Hi Frank,

Pan has been bit-rotten for a while now.  Besides the unfortunate dependency on Visual C++, it used a now long-obsolete GUI library.  That's one reason I started working on Pajama ( http://conal.net/Pajama).

There's no reason not to create modern, cross-platform successors to Pan/Pajama and Vertigo.  Since I'm focusing on other projects (related to Eros -- http://conal.net/papers/Eros), I'm waiting for collaborators.

Thanks for the VS Express tip.  If I wanted to stick with VS, that'd be the way to go.

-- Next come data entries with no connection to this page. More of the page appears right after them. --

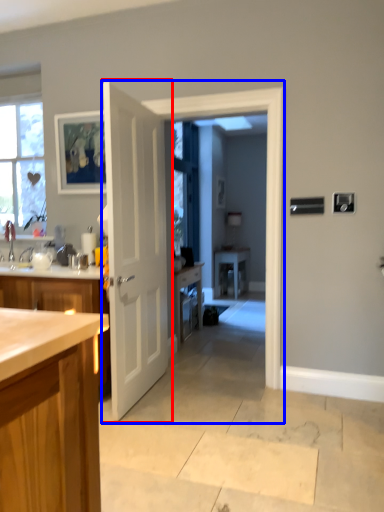 Question: Which object is closer to the camera taking this photo, door (highlighted by a red box) or screen door (highlighted by a blue box)?

Choices:
 (A) door
 (B) screen door

Answer: (A) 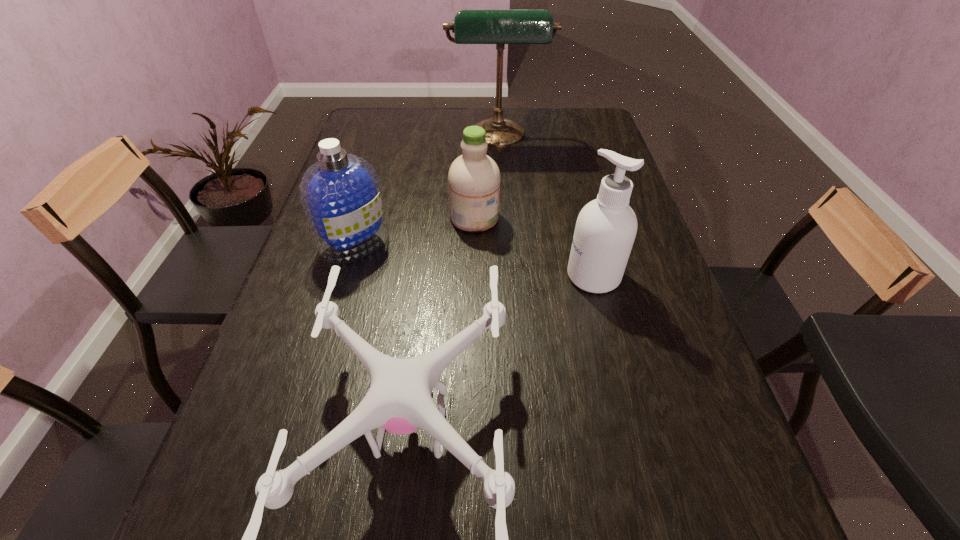 This screenshot has height=540, width=960. Find the location of `free location located 0.160m on the front label of the second cleansing agent from right to left`. free location located 0.160m on the front label of the second cleansing agent from right to left is located at coordinates (556, 218).

Identify the location of object located in the far edge section of the desktop. (500, 27).

Locate an element on the screen. The height and width of the screenshot is (540, 960). object that is at the left edge is located at coordinates (341, 196).

Image resolution: width=960 pixels, height=540 pixels. Identify the location of object that is positioned at the right edge. (606, 227).

Image resolution: width=960 pixels, height=540 pixels. In order to click on vacant space at the far edge of the desktop in this screenshot , I will do `click(405, 118)`.

Find the location of a particular element. free space at the left edge of the desktop is located at coordinates (355, 288).

Locate an element on the screen. The width and height of the screenshot is (960, 540). vacant area at the right edge is located at coordinates (681, 490).

Image resolution: width=960 pixels, height=540 pixels. Find the location of `vacant space at the far right corner of the desktop`. vacant space at the far right corner of the desktop is located at coordinates (577, 126).

Locate an element on the screen. This screenshot has height=540, width=960. vacant space that's between the second cleansing agent from left to right and the leftmost cleansing agent is located at coordinates (415, 230).

What are the coordinates of `empty space between the farthest object and the rightmost cleansing agent` in the screenshot? It's located at pos(546,207). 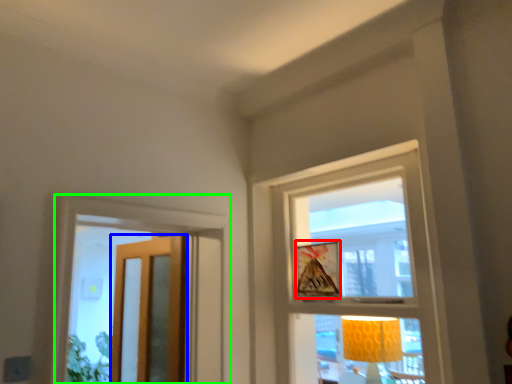 Question: Which object is positioned closest to picture frame (highlighted by a red box)? Select from door (highlighted by a blue box) and window (highlighted by a green box).

Choices:
 (A) door
 (B) window

Answer: (B) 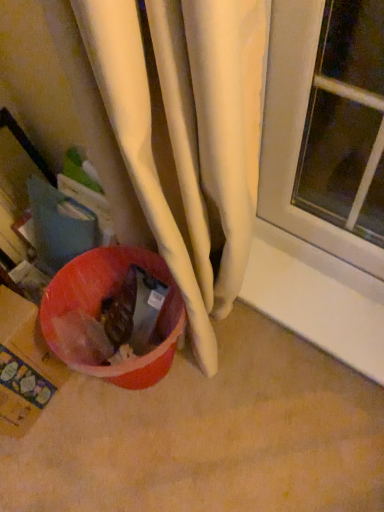 Locate an element on the screen. cardboard box at lower left is located at coordinates tap(24, 366).

What do you see at coordinates (24, 366) in the screenshot? I see `cardboard box at lower left` at bounding box center [24, 366].

Measure the distance between point (62, 383) and camera.

Point (62, 383) is 3.53 feet from camera.

This screenshot has height=512, width=384. In order to click on cardboard box at lower left in this screenshot , I will do `click(24, 366)`. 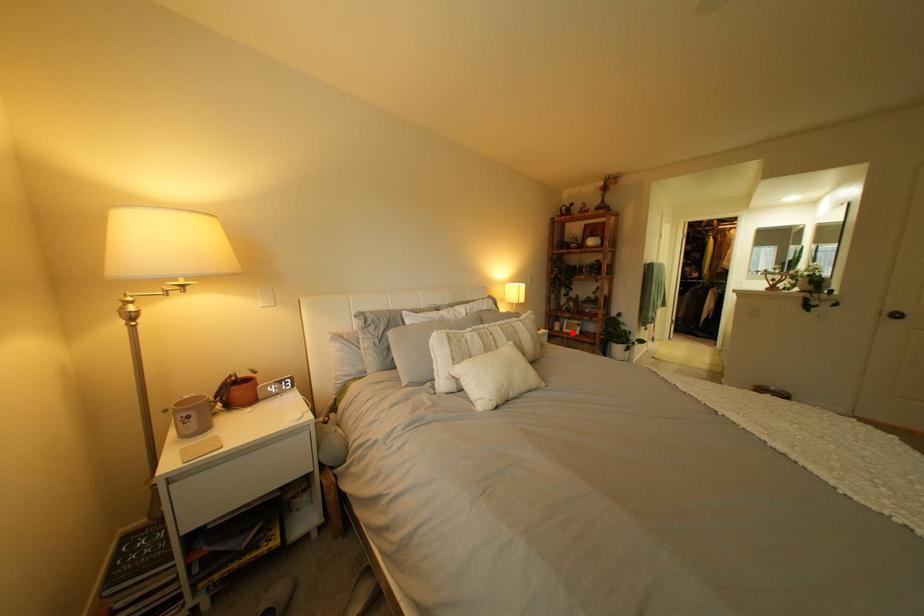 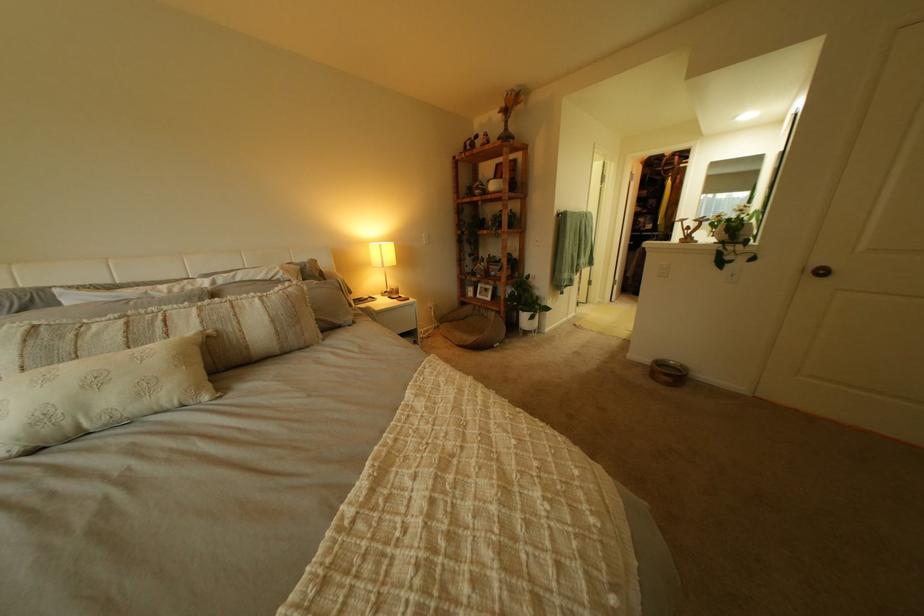 Locate, in the second image, the point that corresponds to the highlighted location in the first image.

(485, 300) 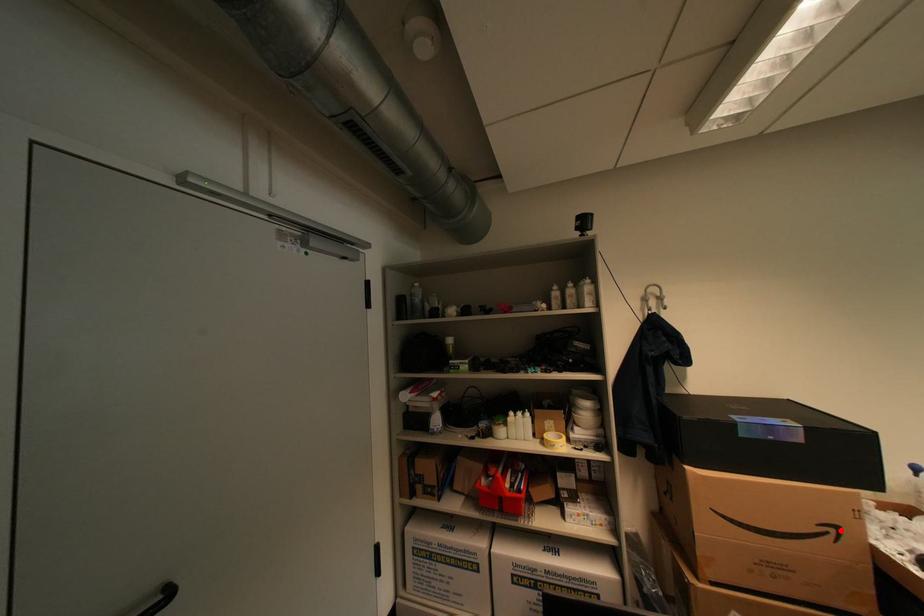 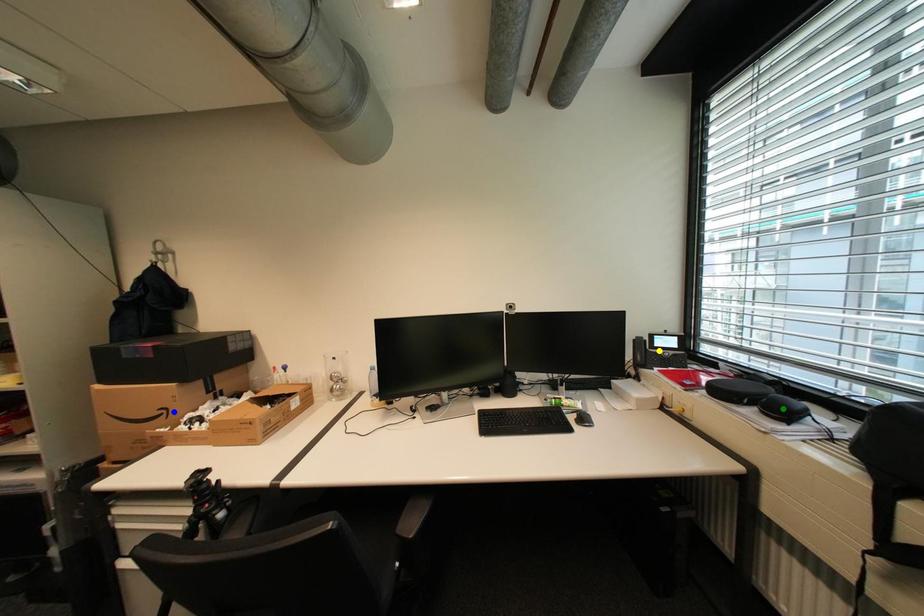 Question: I am providing you with two images of the same scene from different viewpoints. A red point is marked on the first image. You are given multiple points on the second image. In image 2, which mark is for the same physical point as the one in image 1?

Choices:
 (A) yellow point
 (B) green point
 (C) blue point

Answer: (C)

I hadn't heard about werkkzeug.  Looks pretty cool.  Thanks.

Regards,
  - Conal

On 8/7/07, Frank Buss <fb@frank-buss.de> wrote:
Hi Conal,

I've tried some links, e.g. the pre-compiled components from
http://conal.net/Pan/Releases/2000-12-06/ or the interactive presentation
from http://conal.net/Pan/papers.htm , but file not found. Do you have the
files? Would be easier than trying to setup Haskell and Visual C++
environment for compiling it (looks like the sources link works). BTW: There
is Visual Studio Express, maybe you want to update your webpage, because
Microsoft gives it away for free, if it can be used with Pan.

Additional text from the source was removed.